[JBoss JIRA] Created: (TEIID-1673) Co-ordinate Materialization Table loads accross the cluster
by Ramesh Reddy (JIRA)
Co-ordinate Materialization Table loads accross the cluster
-----------------------------------------------------------
Key: TEIID-1673
URL: https://issues.jboss.org/browse/TEIID-1673
Project: Teiid
Issue Type: Enhancement
Components: Server
Affects Versions: 7.4
Reporter: Ramesh Reddy
Assignee: Steven Hawkins
This is the conversation captured between, rareddy, shawkins and sbrooks, for the refreshMatView system procedure functionality and how it behaves currently and proposed modfication.

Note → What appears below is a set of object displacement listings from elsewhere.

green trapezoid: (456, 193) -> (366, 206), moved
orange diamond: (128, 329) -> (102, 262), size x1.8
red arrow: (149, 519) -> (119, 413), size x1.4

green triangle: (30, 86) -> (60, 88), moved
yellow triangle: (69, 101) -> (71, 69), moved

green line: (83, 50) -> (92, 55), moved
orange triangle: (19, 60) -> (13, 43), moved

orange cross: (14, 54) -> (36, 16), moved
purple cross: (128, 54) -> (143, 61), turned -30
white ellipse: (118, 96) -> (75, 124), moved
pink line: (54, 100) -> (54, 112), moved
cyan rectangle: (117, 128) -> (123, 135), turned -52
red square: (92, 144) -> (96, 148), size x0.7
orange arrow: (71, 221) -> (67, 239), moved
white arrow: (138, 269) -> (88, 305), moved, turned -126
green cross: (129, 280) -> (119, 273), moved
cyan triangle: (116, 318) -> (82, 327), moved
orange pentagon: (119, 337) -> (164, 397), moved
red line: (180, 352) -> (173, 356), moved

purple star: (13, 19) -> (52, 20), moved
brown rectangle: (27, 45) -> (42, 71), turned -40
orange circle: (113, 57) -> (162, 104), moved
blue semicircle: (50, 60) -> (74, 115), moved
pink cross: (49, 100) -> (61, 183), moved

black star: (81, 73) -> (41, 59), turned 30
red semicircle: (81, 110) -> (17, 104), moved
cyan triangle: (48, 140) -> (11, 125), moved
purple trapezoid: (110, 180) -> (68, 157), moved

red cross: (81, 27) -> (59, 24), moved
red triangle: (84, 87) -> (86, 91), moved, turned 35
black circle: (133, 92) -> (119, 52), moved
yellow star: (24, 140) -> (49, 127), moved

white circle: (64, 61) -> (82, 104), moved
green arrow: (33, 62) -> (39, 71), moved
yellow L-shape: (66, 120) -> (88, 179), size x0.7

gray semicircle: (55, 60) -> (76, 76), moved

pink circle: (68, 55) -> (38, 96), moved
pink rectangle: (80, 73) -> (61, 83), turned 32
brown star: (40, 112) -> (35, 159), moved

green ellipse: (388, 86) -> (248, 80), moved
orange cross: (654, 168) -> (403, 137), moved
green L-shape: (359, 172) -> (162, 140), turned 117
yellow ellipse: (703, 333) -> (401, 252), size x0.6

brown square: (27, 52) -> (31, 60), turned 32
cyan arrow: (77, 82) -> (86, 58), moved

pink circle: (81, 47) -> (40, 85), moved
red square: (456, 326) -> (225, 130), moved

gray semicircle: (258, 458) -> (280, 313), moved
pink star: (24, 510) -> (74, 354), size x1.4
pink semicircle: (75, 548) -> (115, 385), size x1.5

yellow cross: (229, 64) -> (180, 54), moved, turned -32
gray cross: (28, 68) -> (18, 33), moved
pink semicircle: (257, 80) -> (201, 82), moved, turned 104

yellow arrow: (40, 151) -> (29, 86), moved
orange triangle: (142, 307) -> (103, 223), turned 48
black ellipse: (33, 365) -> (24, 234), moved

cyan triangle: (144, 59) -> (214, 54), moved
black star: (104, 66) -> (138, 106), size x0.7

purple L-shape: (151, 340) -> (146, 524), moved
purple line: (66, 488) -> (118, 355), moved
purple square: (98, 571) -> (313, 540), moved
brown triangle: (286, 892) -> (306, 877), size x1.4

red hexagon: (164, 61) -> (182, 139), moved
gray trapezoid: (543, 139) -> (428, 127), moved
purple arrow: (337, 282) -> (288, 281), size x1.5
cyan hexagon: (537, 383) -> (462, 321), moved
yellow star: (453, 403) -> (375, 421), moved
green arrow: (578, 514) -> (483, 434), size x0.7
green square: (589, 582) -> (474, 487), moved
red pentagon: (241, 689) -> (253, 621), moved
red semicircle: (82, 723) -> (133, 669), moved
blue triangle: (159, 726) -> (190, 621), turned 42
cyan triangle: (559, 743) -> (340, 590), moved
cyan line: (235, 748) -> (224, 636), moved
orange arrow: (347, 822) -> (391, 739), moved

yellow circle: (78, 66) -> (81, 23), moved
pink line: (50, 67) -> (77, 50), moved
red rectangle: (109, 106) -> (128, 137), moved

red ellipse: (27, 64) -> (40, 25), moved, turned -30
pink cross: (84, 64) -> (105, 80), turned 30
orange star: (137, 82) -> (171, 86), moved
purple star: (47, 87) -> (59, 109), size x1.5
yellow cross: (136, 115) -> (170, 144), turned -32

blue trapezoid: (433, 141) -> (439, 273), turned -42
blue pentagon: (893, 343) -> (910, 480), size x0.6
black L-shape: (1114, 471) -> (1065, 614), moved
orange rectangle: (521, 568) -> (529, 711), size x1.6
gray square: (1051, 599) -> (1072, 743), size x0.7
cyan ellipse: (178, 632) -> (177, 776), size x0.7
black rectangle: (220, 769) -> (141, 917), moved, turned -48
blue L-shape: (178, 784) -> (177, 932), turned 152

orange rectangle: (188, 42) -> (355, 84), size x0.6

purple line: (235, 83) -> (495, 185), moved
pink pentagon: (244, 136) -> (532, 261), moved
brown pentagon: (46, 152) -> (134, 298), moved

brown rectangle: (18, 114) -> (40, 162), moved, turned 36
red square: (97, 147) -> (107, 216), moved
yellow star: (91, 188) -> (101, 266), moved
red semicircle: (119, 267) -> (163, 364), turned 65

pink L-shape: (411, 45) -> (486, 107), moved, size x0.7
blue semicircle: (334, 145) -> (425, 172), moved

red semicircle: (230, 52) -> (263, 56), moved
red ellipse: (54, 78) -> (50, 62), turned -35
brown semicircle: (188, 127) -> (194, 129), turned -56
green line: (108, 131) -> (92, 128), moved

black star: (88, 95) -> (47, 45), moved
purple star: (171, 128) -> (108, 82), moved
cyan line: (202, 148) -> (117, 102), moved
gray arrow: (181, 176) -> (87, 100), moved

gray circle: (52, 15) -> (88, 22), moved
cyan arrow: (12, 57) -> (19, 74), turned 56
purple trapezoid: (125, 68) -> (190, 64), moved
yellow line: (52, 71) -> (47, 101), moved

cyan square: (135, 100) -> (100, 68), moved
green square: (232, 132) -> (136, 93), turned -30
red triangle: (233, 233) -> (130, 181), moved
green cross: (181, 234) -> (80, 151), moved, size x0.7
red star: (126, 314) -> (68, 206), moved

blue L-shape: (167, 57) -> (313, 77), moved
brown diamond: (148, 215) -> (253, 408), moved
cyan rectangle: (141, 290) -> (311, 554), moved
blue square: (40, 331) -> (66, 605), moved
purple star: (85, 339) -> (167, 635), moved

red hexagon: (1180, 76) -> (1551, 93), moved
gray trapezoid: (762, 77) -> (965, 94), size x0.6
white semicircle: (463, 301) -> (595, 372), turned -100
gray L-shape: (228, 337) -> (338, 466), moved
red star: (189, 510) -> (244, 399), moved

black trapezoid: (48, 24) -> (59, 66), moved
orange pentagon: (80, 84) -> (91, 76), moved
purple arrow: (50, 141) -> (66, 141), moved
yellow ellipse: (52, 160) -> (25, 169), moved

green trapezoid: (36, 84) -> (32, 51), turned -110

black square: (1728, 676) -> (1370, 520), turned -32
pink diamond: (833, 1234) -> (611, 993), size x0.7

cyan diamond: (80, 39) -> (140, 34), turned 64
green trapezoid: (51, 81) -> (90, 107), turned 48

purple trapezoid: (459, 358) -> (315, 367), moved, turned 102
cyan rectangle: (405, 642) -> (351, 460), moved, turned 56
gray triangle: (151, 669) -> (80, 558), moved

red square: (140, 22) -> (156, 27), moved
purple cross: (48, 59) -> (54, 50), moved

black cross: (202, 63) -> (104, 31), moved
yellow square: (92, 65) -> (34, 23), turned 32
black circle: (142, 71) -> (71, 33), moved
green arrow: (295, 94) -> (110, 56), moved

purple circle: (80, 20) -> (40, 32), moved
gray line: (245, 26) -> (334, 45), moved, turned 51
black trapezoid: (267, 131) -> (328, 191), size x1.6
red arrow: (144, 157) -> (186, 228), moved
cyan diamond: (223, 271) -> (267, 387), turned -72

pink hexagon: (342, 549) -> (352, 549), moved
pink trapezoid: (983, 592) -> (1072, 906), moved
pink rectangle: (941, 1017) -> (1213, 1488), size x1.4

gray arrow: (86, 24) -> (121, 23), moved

(10:56:48 AM) rareddy: sbrooks: I read through the code; I understand how it does now;
(10:58:26 AM) rareddy: sbrooks: when invalidate == true; the distributed cache is set "invalidate", so all nodes have "invalidate" state. However, the node that received the "refreshMatView" continues on to load the new contents
(10:59:04 AM) rareddy: sbrooks: if the other nodes looking for the refreshed data before the load finishes they get get blocked.
(10:59:29 AM) rareddy: sbrooks: if the refresh finishes, then they get the new data
(11:01:06 AM) rareddy: sbrooks: if invalidate == false, then distributed cache does not get changed, and all nodes will keep serving the old data until the new data is refreshed, once the new data is available it is time stamped to the load time.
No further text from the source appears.